Sugar is gaining notoriety as a big threat to health. Sugar hides in many foods. Salads are healthy, while dressings can have lots of sugar. Compared to pieces of fruit, fruit juice is generally higher in sugar content, has less nutritional value and no fibre. Unlike eating a piece of fruit, juice also doesn’t leave you feeling full. This allows you to consume even higher amounts of sugar and calories without noticing.

 

Instead of looking for catchy ‘healthy’ marketing slogans, read the labels and ingredients list. Also eliminate as much sugar from your diet as possible and consume food that’s high in fibre, protein and good fats.

 

 

6. “It’s not that bad.”

Do you think vomiting, diarrhoea, pimples, fever and pain are bad? Actually, these uncomfortable symptoms are healthy, necessary and beneficial to your health. You may even seek professional advice for them, except for pain. During my health talks, I hear people comment that their pain is “not that bad”, that they “can still work”, or “it’s normal, everyone gets headaches”.

 

Stress forces your body to react and distort in order to cope. It’s only when your body cannot cope anymore that pain arises. Pain is your body’s way of telling you to do something NOW. However, with your hectic schedule, you may neglect the warning signal. You may also switch the warning off with pain killers.

 

If you neglect this warning signal, your body may force you to listen. You may end up flat on your back, unable to get out of bed and forced to take medical leave and rest. In other words, heed the gentle warnings and avoid your body having to scream for attention. Don’t just take a pain killer and forget about pain. Do something about it before it does something to you.

 

 

7. “What can I do to prevent it from happening?”

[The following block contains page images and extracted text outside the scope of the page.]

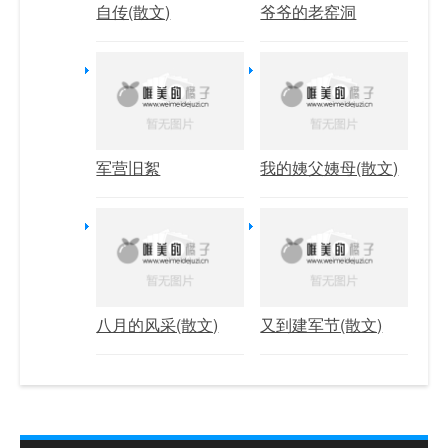
自传(散文)
爷爷的老窑洞
军营旧絮
我的姨父姨母(散文)
八月的风采(散文)
又到建军节(散文)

In my practice, many people want to prevent future reoccurrence of their injury, whether it’s back pain or something else. They may ask what is the best sitting position, which pillow or supplement to buy, or what exercise is good for them. However, their good intentions only last for the duration of the pain. They only pay attention when they have the problem. This is reactive and does not make you healthy. Although they asked the right question(s), they did not make prevention a priority.

 

Prevention is being proactive. It means you need to look after your total health now, well before the symptoms surface. If you want to avoid the next episode of back or neck pain, the best time to do something is now – when you have no pain at all. Build your health by creating good habits and continuing them long after the pain goes away.

 

 

Remember, health isn’t something to strive for. It is a way of life. Health improves through a combination of better choices including our thoughts, food, movement, identity, social interactions and life enjoyment.